Studying the regulation of genes that determine gonad development
From the perspective of developmental biology, sex determination involves the commitment of cell lineages in the embryonic gonad to one of two potential fates - testicular or ovarian. How is this cell fate commitment controlled by sex determining genes? We investigate the role of genes that are required for the development of the mouse testis and the mechanisms by which they determine sex.
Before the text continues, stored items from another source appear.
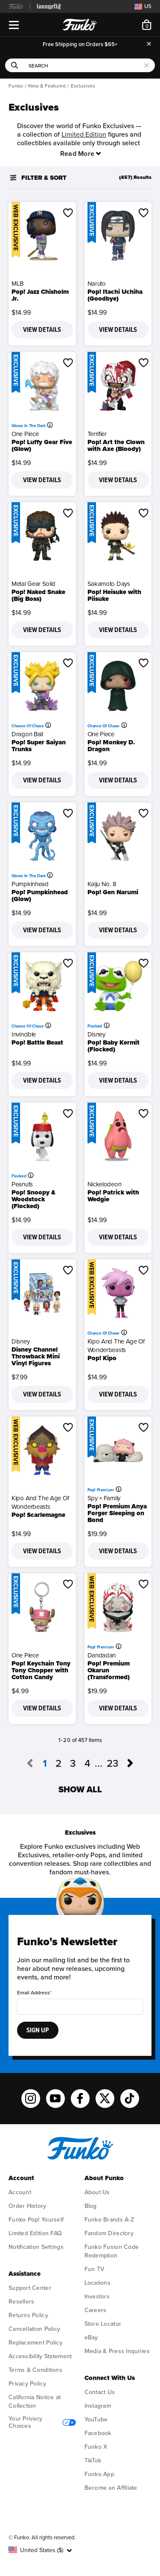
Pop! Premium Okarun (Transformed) (108, 1670)
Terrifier (97, 434)
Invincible (24, 1034)
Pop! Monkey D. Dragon (111, 745)
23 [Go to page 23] (113, 1763)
Recently we have focussed on the role of mitogen-activated protein kinase (MAPK) molecules and how they control gene activity. This requires an examination of gene expression and the underlying epigenomic mechanisms that control this. The Sry gene on the Y chromosome initiates the development of the embryonic gonads into testes. We are interested in how the expression of Sry is regulated, and how mutations in genes involved in the regulatory pathways we are studying affect Sry and other sex-determining genes.
In particular, we are interested in signalling to the epigenome - how MAPK and related signals establish chromatin states at distinct loci that drive testis development. In addition to using mouse embryonic tissue directly, we are also investigating methods that will allow us to reprogram cells in vitro and provide us with an abundant source of material for the study of the epigenome of the embryonic Sertoli cell, a key cell type of the developing testis.
In recent years we have identified three genes that work together in a pathway to regulate the expression of Sry and commit the gonad to testis development. We are using these as entry points into molecular pathways that will allow us to determine the exact mechanisms by which these molecules control male gonad development.